Andrew Glover, Chair of Gigabit Take-up Advisory Group member ISPA commented: “ISPA welcomed the opportunity to support the work of the GigaTAG. The pandemic has highlighted the importance of digital connectivity more than ever and while our members are rolling out gigabit capable networks at pace, it will be equally important to ensure that take-up continues to grow. GigaTAG makes a number of important recommendations and it will now be the responsibility of our members, Ofcom, local and central Government to take these forward.”
A Virgin Media O2 spokesperson said: “As the demand for data continues to grow, we’re going gangbusters for gigabit to bring future-proof services to more homes and businesses – delivering these speeds across our entire broadband network by the year end. With this major investment providing greater value and speeds almost 15 times faster than the national average, we welcome any thinking that is aimed at increasing awareness and the understanding of this next-generation connectivity.”
“It is concerning to hear that the Government gigabit broadband target could be missed due to a lack of awareness amongst consumers and small businesses,” stated Phil Sorsky, Senior Vice President International at CommScope . “We collectively depend on speedy and reliable broadband as a key part of our everyday lives and we should all strive for the best possible service as technologies in this space continue to develop.”

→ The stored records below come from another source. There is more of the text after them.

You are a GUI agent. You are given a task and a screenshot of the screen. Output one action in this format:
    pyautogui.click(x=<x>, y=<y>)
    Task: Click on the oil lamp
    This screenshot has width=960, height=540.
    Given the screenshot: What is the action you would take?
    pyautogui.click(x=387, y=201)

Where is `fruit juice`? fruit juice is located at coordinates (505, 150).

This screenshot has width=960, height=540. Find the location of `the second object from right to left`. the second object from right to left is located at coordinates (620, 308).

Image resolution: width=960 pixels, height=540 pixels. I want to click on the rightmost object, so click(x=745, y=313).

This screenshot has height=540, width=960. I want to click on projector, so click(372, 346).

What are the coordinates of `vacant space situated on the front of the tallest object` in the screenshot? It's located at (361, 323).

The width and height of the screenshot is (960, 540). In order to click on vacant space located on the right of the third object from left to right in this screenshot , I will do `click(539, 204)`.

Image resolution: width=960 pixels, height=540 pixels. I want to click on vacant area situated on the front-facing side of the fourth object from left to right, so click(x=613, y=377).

“Broadband connectivity plays a key role as an enabler of economic growth and prosperity across communities and can ultimately be the difference between success and failure, particularly for smaller businesses looking to reach global audiences. The lines between ‘home’ and ‘office’ have also become increasingly blurred due to the rise of remote working, while the number of connected devices in our homes has grown significantly in recent years.”
“Business owners and consumers alike have a vested interest in securing access to the best standards of connectivity and there’s a huge opportunity to exploit the benefits that gigabit broadband can offer. As we continue to upgrade our networks, it is imperative that communities understand the benefits of fast connectivity and eventually secure access to the appropriate standard of broadband that will enrich their lives in the years ahead.